• [Work order]:
Note the line containing "This image is an arti"; from it through the last line below, give only those lines again, exactly, both ends included, skipping pictures.

• [Data]:

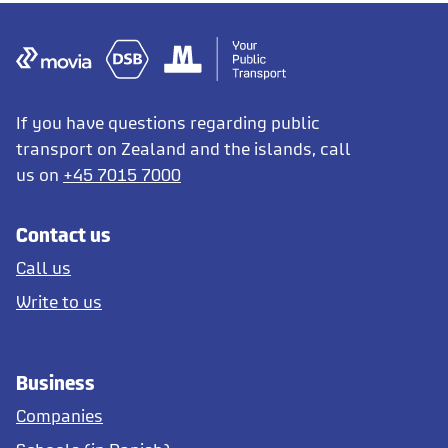
If you have questions regarding public
transport on Zealand and the islands, call
us on
+45 7015 7000
Contact us
Call us
Write to us
Business
Companies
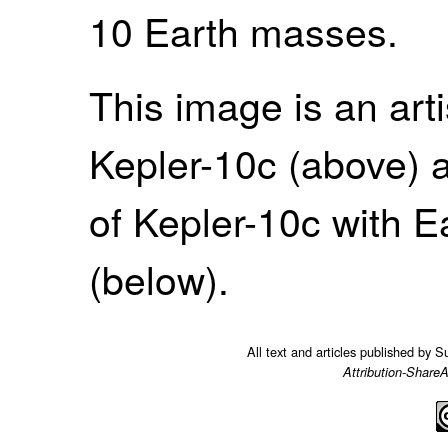
10 Earth masses.
This image is an arti
Kepler-10c (above) 
of Kepler-10c with 
(below).
All text and articles published by 
Attribution-ShareA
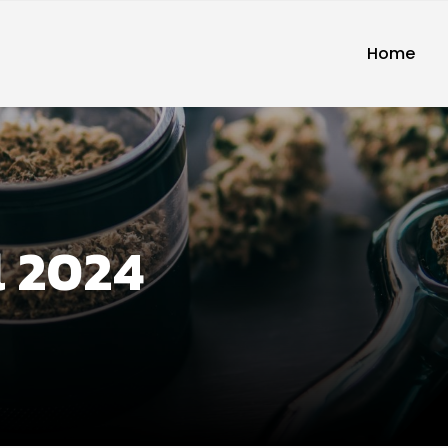
Home
l 2024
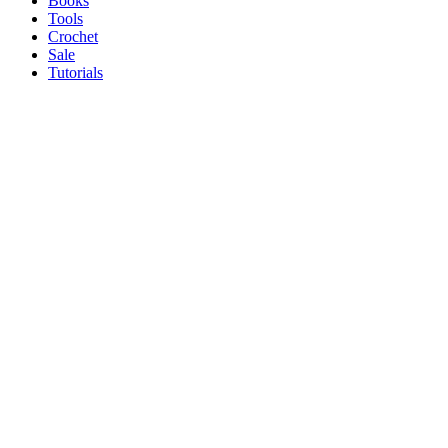
Books
Tools
Crochet
Sale
Tutorials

• [Response to this exercise]:
This image is an arti
Kepler-10c (above) 
of Kepler-10c with 
(below).
All text and articles published by 
Attribution-ShareA
Home
l 2024
Books
Tools
Crochet
Sale
Tutorials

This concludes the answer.